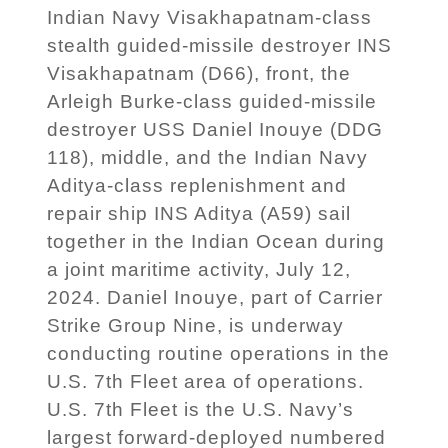
Indian Navy Visakhapatnam-class
stealth guided-missile destroyer INS
Visakhapatnam (D66), front, the
Arleigh Burke-class guided-missile
destroyer USS Daniel Inouye (DDG
118), middle, and the Indian Navy
Aditya-class replenishment and
repair ship INS Aditya (A59) sail
together in the Indian Ocean during
a joint maritime activity, July 12,
2024. Daniel Inouye, part of Carrier
Strike Group Nine, is underway
conducting routine operations in the
U.S. 7th Fleet area of operations.
U.S. 7th Fleet is the U.S. Navy’s
largest forward-deployed numbered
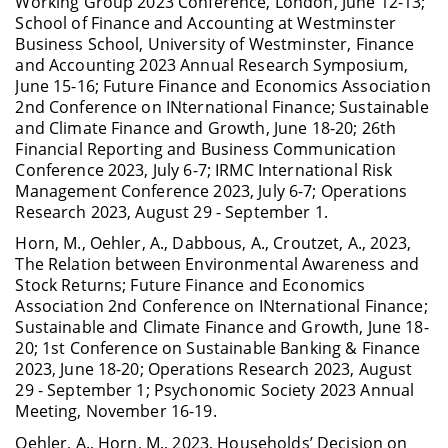
Working Group 2023 Conference, London, June 12-13;
School of Finance and Accounting at Westminster
Business School, University of Westminster, Finance
and Accounting 2023 Annual Research Symposium,
June 15-16; Future Finance and Economics Association
2nd Conference on INternational Finance; Sustainable
and Climate Finance and Growth, June 18-20; 26th
Financial Reporting and Business Communication
Conference 2023, July 6-7; IRMC International Risk
Management Conference 2023, July 6-7; Operations
Research 2023, August 29 - September 1.
Horn, M., Oehler, A., Dabbous, A., Croutzet, A., 2023,
The Relation between Environmental Awareness and
Stock Returns; Future Finance and Economics
Association 2nd Conference on INternational Finance;
Sustainable and Climate Finance and Growth, June 18-
20; 1st Conference on Sustainable Banking & Finance
2023, June 18-20; Operations Research 2023, August
29 - September 1; Psychonomic Society 2023 Annual
Meeting, November 16-19.
Oehler, A., Horn, M., 2023, Households’ Decision on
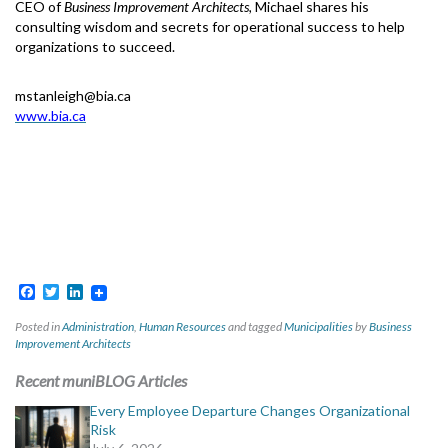
CEO of
Business Improvement Architects,
Michael shares his
consulting wisdom and secrets for operational success to help
organizations to succeed.
mstanleigh@bia.ca
www.bia.ca
Facebook
Twitter
LinkedIn
Posted in
Administration
,
Human Resources
and tagged
Municipalities
by
Business
Improvement Architects
Recent muniBLOG Articles
Every Employee Departure Changes Organizational
Risk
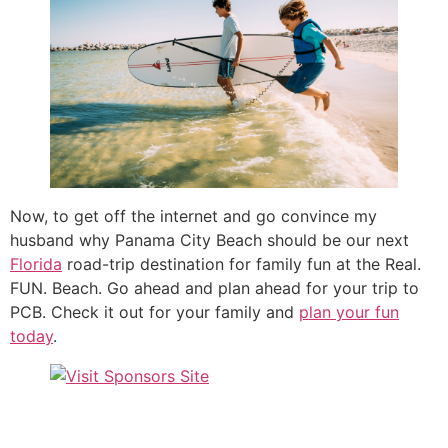
Now, to get off the internet and go convince my
husband why Panama City Beach should be our next
Florida
road-trip destination for family fun at the Real.
FUN. Beach. Go ahead and plan ahead for your trip to
PCB. Check it out for your family and
plan your fun
today
.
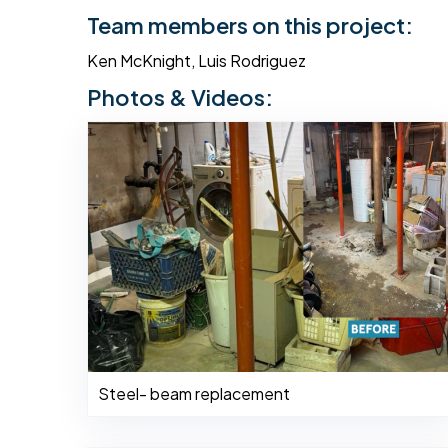
Team members on this project:
Ken McKnight, Luis Rodriguez
Photos & Videos:
Steel- beam replacement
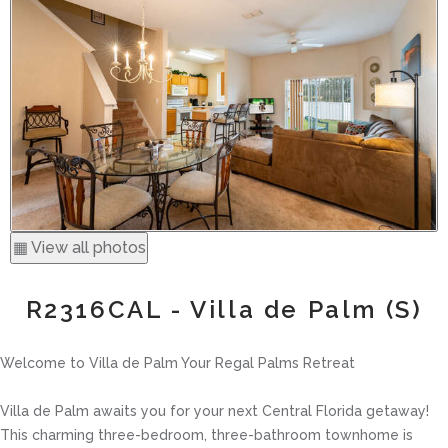
▦ View all photos
R2316CAL - Villa de Palm (S)
Welcome to Villa de Palm Your Regal Palms Retreat
Villa de Palm awaits you for your next Central Florida getaway!
This charming three-bedroom, three-bathroom townhome is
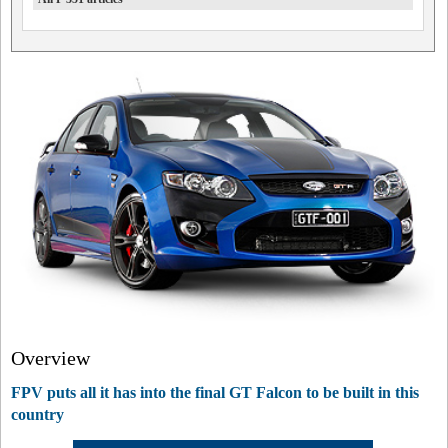
Overview
FPV puts all it has into the final GT Falcon to be built in this
country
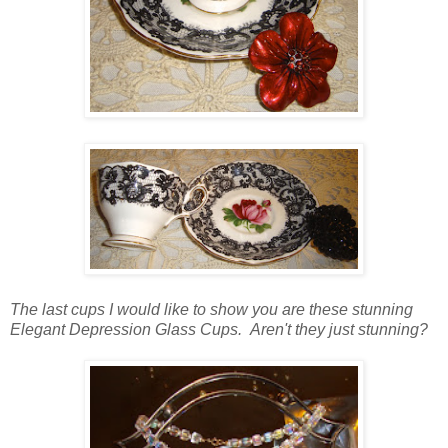
The last cups I would like to show you are these stunning
Elegant Depression Glass Cups. Aren't they just stunning?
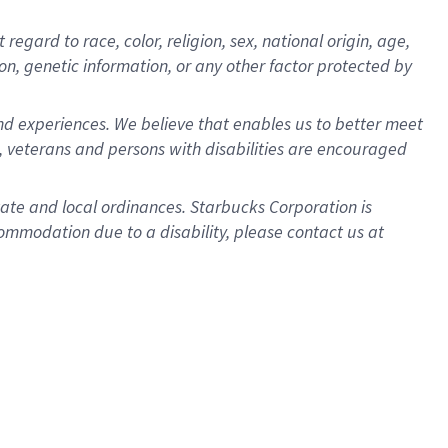
gard to race, color, religion, sex, national origin, age,
ion, genetic information, or any other factor protected by
d experiences. We believe that enables us to better meet
 veterans and persons with disabilities are encouraged
state and local ordinances. Starbucks Corporation is
ommodation due to a disability, please contact us at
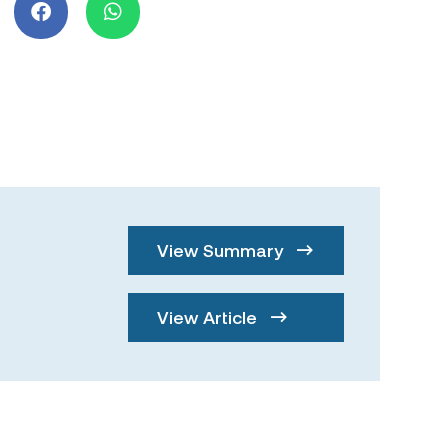
View Summary
View Article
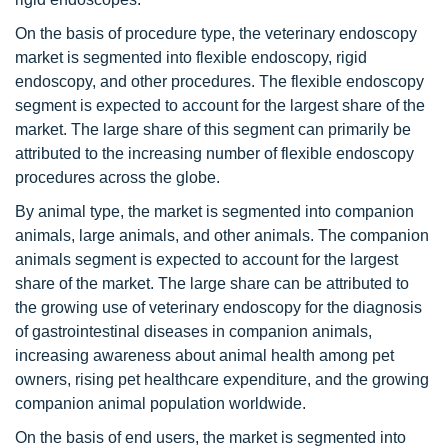
On the basis of procedure type, the veterinary endoscopy
market is segmented into flexible endoscopy, rigid
endoscopy, and other procedures. The flexible endoscopy
segment is expected to account for the largest share of the
market. The large share of this segment can primarily be
attributed to the increasing number of flexible endoscopy
procedures across the globe.
By animal type, the market is segmented into companion
animals, large animals, and other animals. The companion
animals segment is expected to account for the largest
share of the market. The large share can be attributed to
the growing use of veterinary endoscopy for the diagnosis
of gastrointestinal diseases in companion animals,
increasing awareness about animal health among pet
owners, rising pet healthcare expenditure, and the growing
companion animal population worldwide.
On the basis of end users, the market is segmented into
•••••
TASK OBJECTIVE: Excluding any pictures, print exactly the lines of the listing above from the line with "Now, to get" to the line with "Team members on", both ends included.

COMPLETED TASK:
Now, to get off the internet and go convince my
husband why Panama City Beach should be our next
Florida
road-trip destination for family fun at the Real.
FUN. Beach. Go ahead and plan ahead for your trip to
PCB. Check it out for your family and
plan your fun
today
.
Team members on this project:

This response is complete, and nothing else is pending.